Congratulations to Professor David Raftos and Adjunct Professor Dayong Jin on winning prestigious Eureka prizes for their pioneering research.
Professor Raftos was awarded the new Eureka Prize for Rural Innovation for his pioneering work on safeguarding and improving Australia’s iconic oyster industry. Adjunct Professor Jin was awarded the Eureka Prize for Excellence in Interdisciplinary Scientific Research.
Research by Professor David Raftos and researchers from the Department of Biological Sciences promises disease protection for entire populations of oyster. Disease can wipe out an oyster population in a single day, which can mean ruin for small oyster farmers and hurt for the surrounding rural communities.
“This prize is fantastic news because it rewards years of collaborative research with the NSW Department of Primary Industries and Australian oyster farmers,” says Professor Raftos. “It goes to show that you can do first class fundamental research that has direct benefits to real people.”
Working with oyster farmers along Australia’s east coast, Professor Raftos has already helped breed stronger, more disease-resistant oysters that promise a 10 to 20 per cent increase in yield for this $200 million industry.
“The work of Professor Raftos and his team allows us to understand and prevent diseases that can kill millions of oysters in a single outbreak,” Kim McKay AO, Executive Director and CEO of the Australian Museum said. “It’s great news for industry and oyster lovers alike!”
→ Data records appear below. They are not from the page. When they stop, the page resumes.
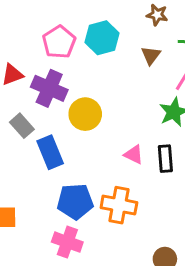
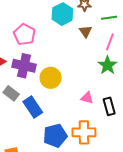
cyan hexagon: (102, 38) -> (62, 14), moved
black rectangle: (165, 159) -> (109, 106), moved

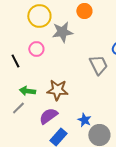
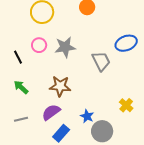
gray star: (62, 32) -> (65, 47), moved
green arrow: (27, 91) -> (21, 87), moved, turned 35
gray line: (18, 108) -> (21, 119), moved, turned 32

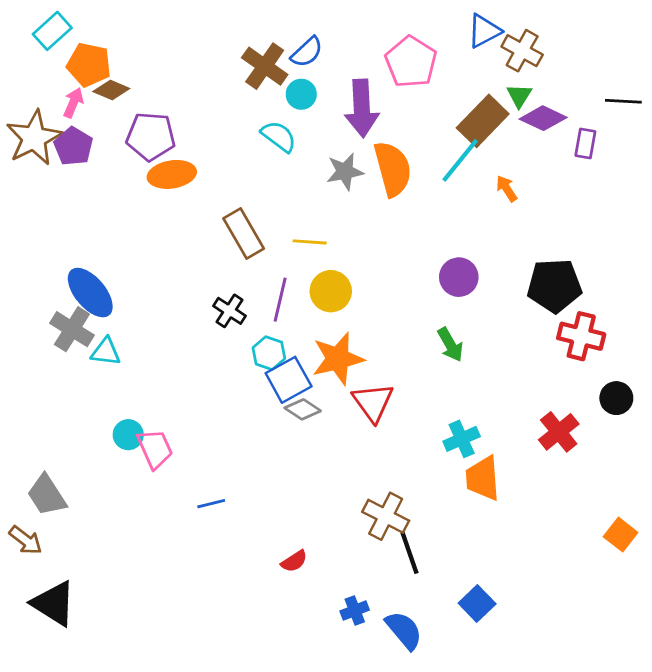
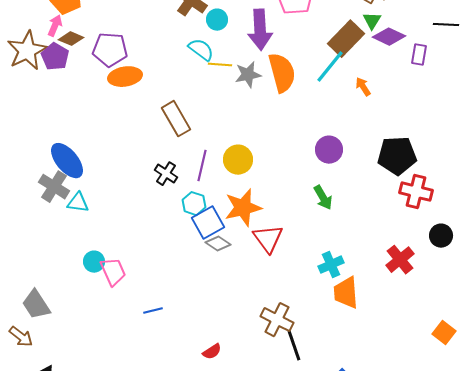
brown diamond: (111, 90) -> (71, 39), moved
yellow line: (310, 242) -> (220, 65), moved

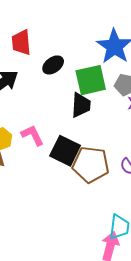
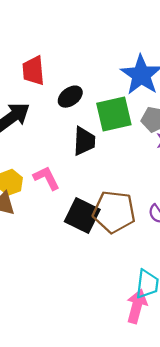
black trapezoid: (81, 105) -> (84, 141), moved
black square: (65, 151) -> (82, 215), moved

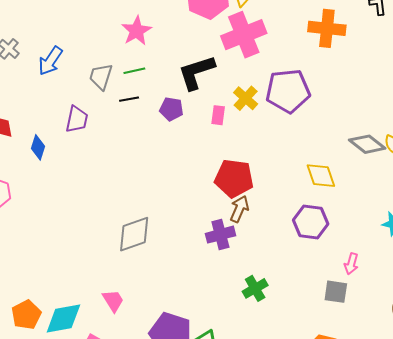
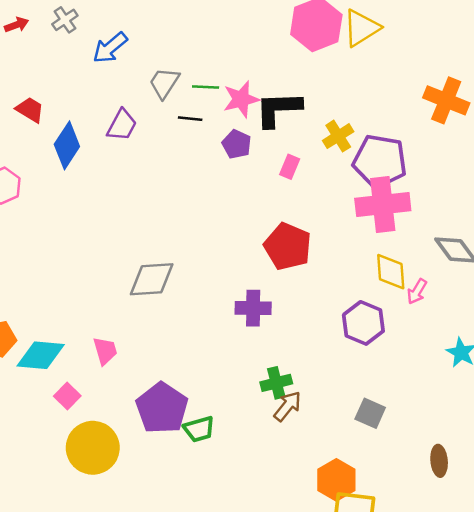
pink star: (137, 31) -> (241, 99), moved
pink cross: (244, 35) -> (383, 204), moved
yellow cross: (246, 98) -> (338, 136), moved
blue diamond: (38, 147) -> (67, 145), size x1.5
brown arrow: (239, 209) -> (287, 406), moved
pink arrow: (351, 264) -> (417, 292), moved

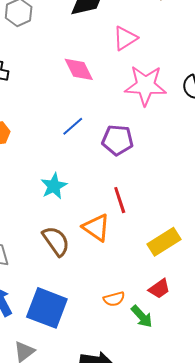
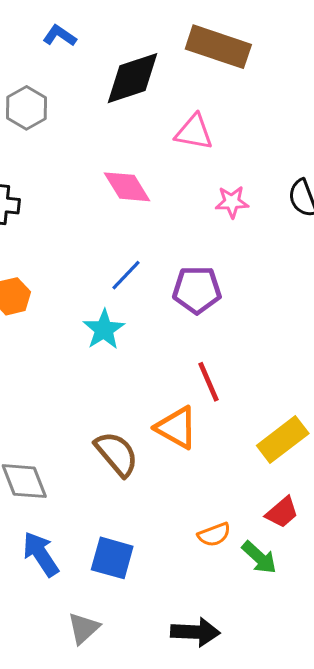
pink triangle: (125, 38) -> (194, 132), turned 48
pink star: (145, 85) -> (232, 202), size x0.5
cyan star: (54, 186) -> (104, 329), moved
blue square: (47, 308) -> (112, 558), size x0.7

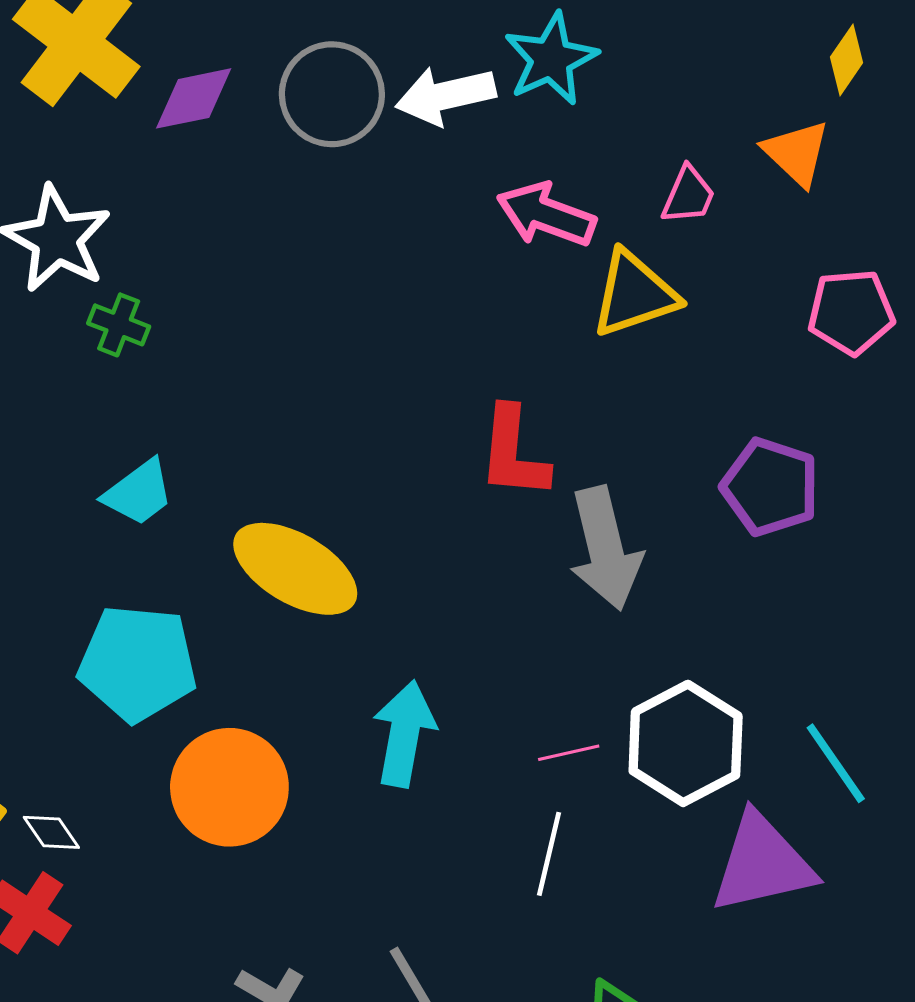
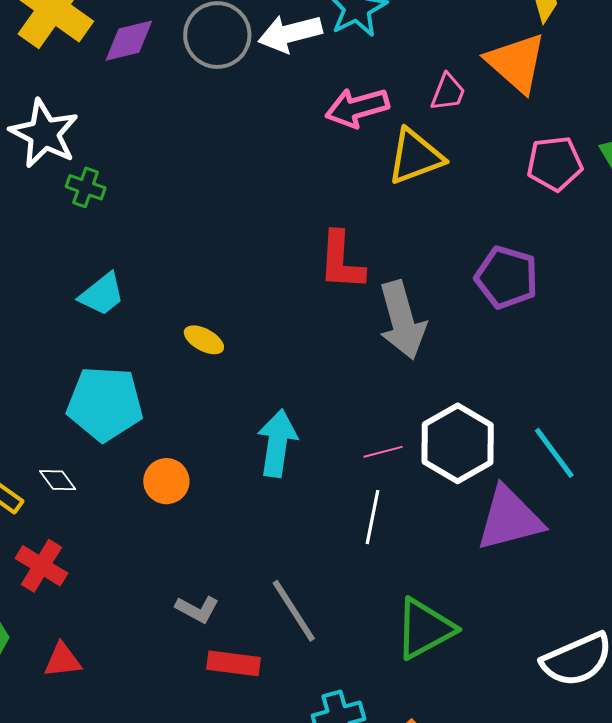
orange triangle: (797, 153) -> (516, 63), size x1.4
pink arrow: (546, 215) -> (357, 108), turned -34
yellow ellipse: (295, 569) -> (204, 340), size x0.5
orange circle: (229, 787) -> (166, 481), size x0.6
white diamond: (51, 832) -> (58, 480), moved

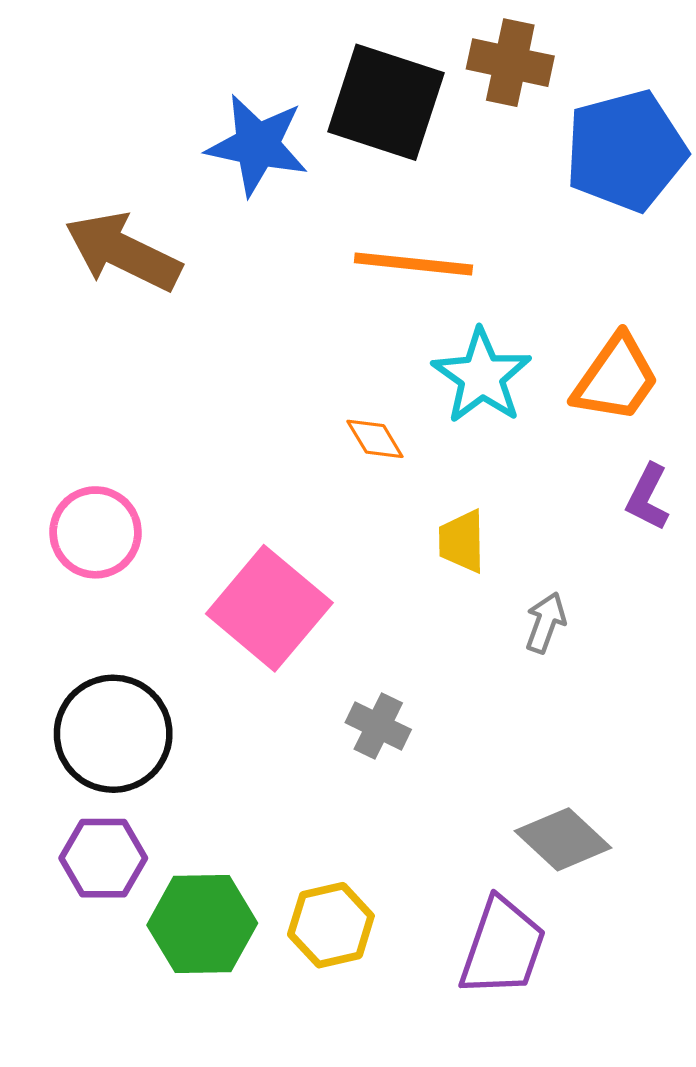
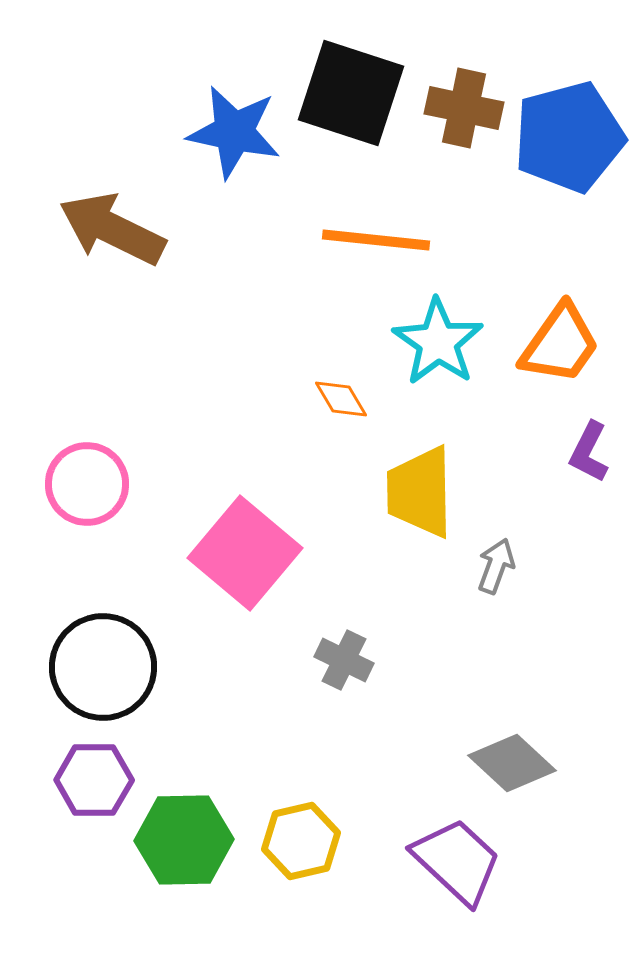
brown cross: (510, 63) -> (464, 108), moved
yellow trapezoid: (462, 541) -> (420, 492), size x1.6
purple trapezoid: (503, 947) -> (457, 861), turned -66

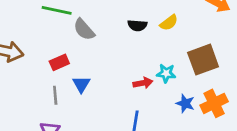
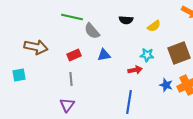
black semicircle: (137, 25) -> (126, 20), moved
cyan star: (166, 73) -> (147, 55), moved
blue triangle: (81, 84) -> (104, 55), moved, turned 48

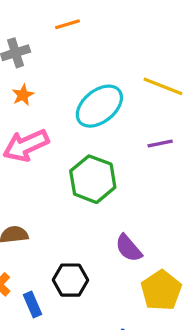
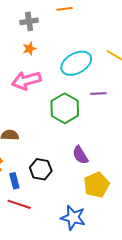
purple line: (160, 143) -> (98, 94), moved

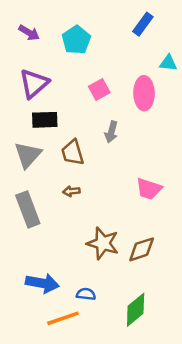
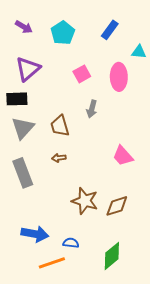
blue rectangle: (143, 24) -> (110, 30), moved
black rectangle: (45, 120) -> (17, 99), moved
pink trapezoid: (149, 189) -> (123, 156), turned 30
The next step may be to immunise entire crops of oysters against a particular virus. The team’s results show that immunising one oyster might also protect its descendants. Potentially, immunising just a few oysters could create a population of disease-resistant offspring.
If his selective-breeding approach works for Sydney rock oysters, Professor Raftos expects it will also work for other farmed marine creatures, from other oyster varieties to abalone and prawns.
Adjunct Professor Jin’s research on Super Dots focuses on the world’s smallest ‘flashlights’ which may be able to light up diseased cells in our bodies. The infected or cancerous cells may be hiding among millions of healthy cells. The Super Dots team led by Professor Jin from Macquarie and the University of Technology created tiny crystals that can be implanted in the body to reveal these infected or cancerous cells.
Professor Tanya Monro from the University of South Australia and University of Adelaide, and Professor Bradley Walsh from Minomic International and Macquarie are also members of the Super Dots team. The work is being progressed by the ARC Centre of Excellence for Nanoscale BioPhotonics.
The Super Dots team has developed fluorescing nanocrystals that ‘switch on’ at different times, shining an intense, short burst of light – just tens of millionths of a second – that can reveal any diseased cells.
“By combining physics, chemistry and biology, this research should ultimately allow us to watch the interaction between drugs and cancerous cells at a molecular level within the patient’s body,” Kim McKay AO, Executive Director and CEO of the Australian Museum said.
As well as real-time diagnosis of disease, the technology has potential for creating invisible, lifetime-coded inks that could add ‘uncrackable’ security to banknotes and passports.